Getting Started¶
The osml-imagery-toolkit is a Python library for processing satellite and aerial imagery. It provides sensor models, display normalization, image pyramids, tiling, orthorectification, and utilities for workign with features.
What This Library Does¶
Remote sensing imagery arrives as raw sensor measurements — high bit-depth photon counts, complex-valued radar returns, or tiled mosaics in vendor-specific formats. Working with this data requires common utilities that bridge the gap between raw sensor output and usable products:
Sensor models that relate every pixel to a geographic position on the Earth’s surface
Display processing that maps high-dynamic-range measurements to viewable 8-bit images
Multi-resolution pyramids for efficient zoom-level access to gigapixel imagery
Chip extraction for cutting self-contained subsets with correct metadata
Orthorectification for projecting imagery onto map-accurate grids
Feature geolocation and projection for converting between pixel coordinates and geographic coordinates on detections and annotations
The toolkit is organized into packages that can be used independently or composed together:
metadata— Extracts TREs, GeoKeys, and DES XML from imagery files and constructs sensor models automatically.photogrammetry— Implements sensor models (RPC, RSM, SICD, SIDD, projective, affine) for pixel-to-world coordinate conversion.elevation— Loads DEM tiles, computes raster offsets, and builds elevation models for terrain-corrected geolocation.image_processing— Display chains, chipping, pyramids, orthorectification, resampling, and SAR complex-to-display conversion.formats— Auto-generated Python dataclasses for SICD and SIDD XML schemas, used internally by metadata parsers.features— Bridges pixel-space and geographic-space features: geolocates ML detections to map coordinates and projects known geographic annotations into image pixel space for overlay.
Prerequisites¶
Note
The toolkit requires Python 3.10 or later and installs entirely via
pip.
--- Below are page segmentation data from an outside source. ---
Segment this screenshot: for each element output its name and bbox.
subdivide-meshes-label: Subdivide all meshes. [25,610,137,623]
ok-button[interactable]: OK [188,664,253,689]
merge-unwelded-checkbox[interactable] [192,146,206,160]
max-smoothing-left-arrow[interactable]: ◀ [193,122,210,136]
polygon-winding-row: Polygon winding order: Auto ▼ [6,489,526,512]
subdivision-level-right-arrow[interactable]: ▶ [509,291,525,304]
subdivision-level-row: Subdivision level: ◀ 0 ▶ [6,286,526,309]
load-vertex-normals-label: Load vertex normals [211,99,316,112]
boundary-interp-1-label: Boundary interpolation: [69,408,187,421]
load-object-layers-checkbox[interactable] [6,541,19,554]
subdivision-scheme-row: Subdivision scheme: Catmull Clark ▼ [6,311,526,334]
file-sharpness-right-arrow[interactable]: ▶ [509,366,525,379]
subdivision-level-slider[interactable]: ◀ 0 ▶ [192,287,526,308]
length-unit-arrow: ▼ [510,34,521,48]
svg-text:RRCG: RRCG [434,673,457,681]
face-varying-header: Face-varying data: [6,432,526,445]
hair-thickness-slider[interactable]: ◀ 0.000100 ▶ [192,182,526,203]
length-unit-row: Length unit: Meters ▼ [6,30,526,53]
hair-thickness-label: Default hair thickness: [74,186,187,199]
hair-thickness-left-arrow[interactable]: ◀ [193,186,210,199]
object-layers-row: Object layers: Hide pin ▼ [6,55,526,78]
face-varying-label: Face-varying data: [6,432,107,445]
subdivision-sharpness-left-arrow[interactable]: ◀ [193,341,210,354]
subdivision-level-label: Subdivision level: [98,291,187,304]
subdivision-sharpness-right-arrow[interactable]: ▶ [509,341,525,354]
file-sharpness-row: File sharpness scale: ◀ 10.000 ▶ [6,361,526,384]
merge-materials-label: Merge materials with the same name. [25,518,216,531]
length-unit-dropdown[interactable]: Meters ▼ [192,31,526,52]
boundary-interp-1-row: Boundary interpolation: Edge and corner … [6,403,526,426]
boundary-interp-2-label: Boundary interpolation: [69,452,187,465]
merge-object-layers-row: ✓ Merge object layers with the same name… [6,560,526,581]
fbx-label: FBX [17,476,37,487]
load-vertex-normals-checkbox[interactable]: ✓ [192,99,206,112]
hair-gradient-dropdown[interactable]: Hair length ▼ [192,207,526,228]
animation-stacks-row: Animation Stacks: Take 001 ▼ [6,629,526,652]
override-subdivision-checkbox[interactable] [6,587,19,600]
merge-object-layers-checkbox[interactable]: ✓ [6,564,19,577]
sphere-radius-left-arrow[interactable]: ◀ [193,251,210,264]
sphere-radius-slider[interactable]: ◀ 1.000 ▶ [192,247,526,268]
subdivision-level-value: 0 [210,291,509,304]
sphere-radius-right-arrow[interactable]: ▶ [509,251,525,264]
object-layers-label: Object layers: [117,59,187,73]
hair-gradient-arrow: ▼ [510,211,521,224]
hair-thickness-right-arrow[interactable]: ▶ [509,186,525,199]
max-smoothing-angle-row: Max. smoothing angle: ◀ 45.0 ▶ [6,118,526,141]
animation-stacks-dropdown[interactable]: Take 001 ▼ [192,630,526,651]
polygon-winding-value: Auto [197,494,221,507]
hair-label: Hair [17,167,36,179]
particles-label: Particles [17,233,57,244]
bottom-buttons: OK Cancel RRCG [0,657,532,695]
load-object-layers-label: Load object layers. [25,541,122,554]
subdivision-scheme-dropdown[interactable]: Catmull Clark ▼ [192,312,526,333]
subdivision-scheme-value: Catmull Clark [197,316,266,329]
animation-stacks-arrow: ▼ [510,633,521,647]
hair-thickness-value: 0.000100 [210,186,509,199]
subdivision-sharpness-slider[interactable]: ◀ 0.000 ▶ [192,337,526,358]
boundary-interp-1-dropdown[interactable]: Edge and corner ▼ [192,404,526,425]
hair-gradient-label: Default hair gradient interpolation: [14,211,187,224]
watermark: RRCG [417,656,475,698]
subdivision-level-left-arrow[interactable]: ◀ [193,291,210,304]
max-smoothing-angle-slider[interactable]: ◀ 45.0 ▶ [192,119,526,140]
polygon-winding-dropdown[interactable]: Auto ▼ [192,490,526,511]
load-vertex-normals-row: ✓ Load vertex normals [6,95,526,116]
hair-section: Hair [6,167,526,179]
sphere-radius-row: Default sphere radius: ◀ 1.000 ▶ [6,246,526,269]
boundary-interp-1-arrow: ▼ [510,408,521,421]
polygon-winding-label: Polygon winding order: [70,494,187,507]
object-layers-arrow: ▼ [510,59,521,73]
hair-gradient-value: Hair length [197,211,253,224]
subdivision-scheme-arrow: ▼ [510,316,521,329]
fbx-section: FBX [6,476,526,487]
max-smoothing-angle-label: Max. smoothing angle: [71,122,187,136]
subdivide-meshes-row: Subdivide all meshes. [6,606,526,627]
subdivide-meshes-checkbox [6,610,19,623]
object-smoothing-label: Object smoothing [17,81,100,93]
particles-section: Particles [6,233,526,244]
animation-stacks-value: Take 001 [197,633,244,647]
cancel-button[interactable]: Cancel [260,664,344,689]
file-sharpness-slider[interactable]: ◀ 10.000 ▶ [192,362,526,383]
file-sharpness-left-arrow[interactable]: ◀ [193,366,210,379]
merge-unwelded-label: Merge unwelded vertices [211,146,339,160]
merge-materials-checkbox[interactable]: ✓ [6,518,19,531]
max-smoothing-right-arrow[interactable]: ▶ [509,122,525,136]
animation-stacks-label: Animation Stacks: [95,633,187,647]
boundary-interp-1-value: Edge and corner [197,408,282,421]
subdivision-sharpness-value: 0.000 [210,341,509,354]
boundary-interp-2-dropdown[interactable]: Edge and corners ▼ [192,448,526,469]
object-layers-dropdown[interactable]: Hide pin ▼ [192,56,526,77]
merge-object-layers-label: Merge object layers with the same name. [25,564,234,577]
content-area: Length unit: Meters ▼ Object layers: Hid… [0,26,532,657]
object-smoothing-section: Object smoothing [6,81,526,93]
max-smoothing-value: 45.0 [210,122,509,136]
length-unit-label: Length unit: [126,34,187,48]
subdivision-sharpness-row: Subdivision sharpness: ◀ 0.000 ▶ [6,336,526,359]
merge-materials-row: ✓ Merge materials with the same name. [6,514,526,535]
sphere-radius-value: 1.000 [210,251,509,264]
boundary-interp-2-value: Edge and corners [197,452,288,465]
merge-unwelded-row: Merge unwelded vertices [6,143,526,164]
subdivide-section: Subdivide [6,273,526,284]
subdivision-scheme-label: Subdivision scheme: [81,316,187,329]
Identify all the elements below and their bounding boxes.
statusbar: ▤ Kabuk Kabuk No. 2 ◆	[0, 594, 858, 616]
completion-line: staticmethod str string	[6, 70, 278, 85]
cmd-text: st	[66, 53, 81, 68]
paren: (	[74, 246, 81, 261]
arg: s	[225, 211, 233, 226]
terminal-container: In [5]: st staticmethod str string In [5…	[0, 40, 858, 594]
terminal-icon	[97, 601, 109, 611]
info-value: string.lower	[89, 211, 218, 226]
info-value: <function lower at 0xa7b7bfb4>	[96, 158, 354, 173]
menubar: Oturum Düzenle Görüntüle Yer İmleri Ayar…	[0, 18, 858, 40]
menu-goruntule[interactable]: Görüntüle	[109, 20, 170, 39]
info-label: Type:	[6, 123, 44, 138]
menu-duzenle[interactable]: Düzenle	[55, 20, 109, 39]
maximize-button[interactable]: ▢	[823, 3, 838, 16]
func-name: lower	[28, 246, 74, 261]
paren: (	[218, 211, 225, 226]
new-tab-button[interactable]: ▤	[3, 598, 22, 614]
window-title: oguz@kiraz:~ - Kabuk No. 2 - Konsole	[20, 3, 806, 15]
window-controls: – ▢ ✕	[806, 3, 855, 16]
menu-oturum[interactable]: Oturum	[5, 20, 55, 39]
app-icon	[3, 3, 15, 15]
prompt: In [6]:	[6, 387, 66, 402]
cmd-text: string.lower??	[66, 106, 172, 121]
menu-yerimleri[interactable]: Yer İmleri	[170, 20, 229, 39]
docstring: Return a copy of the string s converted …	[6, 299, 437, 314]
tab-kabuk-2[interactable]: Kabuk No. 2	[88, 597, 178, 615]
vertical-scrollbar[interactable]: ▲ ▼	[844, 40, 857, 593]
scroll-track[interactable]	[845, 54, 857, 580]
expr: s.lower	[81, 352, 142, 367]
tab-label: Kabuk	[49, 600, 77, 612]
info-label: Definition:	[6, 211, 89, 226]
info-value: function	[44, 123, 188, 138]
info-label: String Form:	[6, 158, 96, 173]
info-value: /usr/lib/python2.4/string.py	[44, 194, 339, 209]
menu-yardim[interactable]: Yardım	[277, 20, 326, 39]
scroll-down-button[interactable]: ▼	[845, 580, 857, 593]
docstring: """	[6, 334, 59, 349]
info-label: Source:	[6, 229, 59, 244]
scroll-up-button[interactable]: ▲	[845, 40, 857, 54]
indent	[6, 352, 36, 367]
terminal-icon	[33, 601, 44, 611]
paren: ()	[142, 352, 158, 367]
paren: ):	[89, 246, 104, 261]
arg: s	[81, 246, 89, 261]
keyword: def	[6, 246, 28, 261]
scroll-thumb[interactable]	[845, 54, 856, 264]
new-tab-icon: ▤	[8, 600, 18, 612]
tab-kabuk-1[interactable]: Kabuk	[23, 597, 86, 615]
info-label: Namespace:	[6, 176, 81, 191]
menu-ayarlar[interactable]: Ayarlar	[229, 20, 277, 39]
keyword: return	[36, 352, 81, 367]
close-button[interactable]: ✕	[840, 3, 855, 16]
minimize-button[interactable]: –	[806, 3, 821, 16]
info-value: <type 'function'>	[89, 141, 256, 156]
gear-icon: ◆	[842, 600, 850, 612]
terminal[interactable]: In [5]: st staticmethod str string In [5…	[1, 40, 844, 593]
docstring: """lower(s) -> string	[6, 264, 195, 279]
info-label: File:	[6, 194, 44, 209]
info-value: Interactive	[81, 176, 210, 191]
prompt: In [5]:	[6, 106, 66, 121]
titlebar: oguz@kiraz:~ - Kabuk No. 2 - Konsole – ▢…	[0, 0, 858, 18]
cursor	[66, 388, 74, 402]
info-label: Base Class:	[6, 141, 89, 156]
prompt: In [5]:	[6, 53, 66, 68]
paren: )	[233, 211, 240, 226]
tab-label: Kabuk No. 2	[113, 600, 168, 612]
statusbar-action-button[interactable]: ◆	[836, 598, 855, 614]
No system-level native libraries are needed — the osml-imagery-io
dependency ships self-contained binary wheels.
Installation¶
Install from PyPI:
pip install osml-imagery-toolkit
For development, clone the repository and use Hatch to manage the environment:
git clone https://github.com/awslabs/osml-imagery-toolkit.git
cd osml-imagery-toolkit
pip install hatch
hatch env create # creates the default virtualenv with dev deps
hatch run test # run the full test suite
hatch run lint:check # run linting
Tip
Hatch manages isolated environments per task. Use hatch run test for
testing, hatch run lint:check for linting, and hatch run docs:build
for documentation. Run hatch env show to see all available
environments.
Guided Tour¶
The following snippets illustrate the major capabilities. Each links to its full documentation page.
Convert to a Displayable Image¶
Satellite sensors capture at bit depths (11-16 bits) far exceeding what a monitor can render, and SAR sensors produce complex-valued I/Q data. The display chain automatically classifies the image modality and builds an appropriate pixel processing pipeline that maps raw measurements to 8-bit RGB output:
from aws.osml.io import IO
from aws.osml.image_processing import DisplayChainFactory, MappedImageProvider
with IO.open("image.ntf", "r") as reader:
source = reader.get_asset("image:0")
chain = DisplayChainFactory.build(source)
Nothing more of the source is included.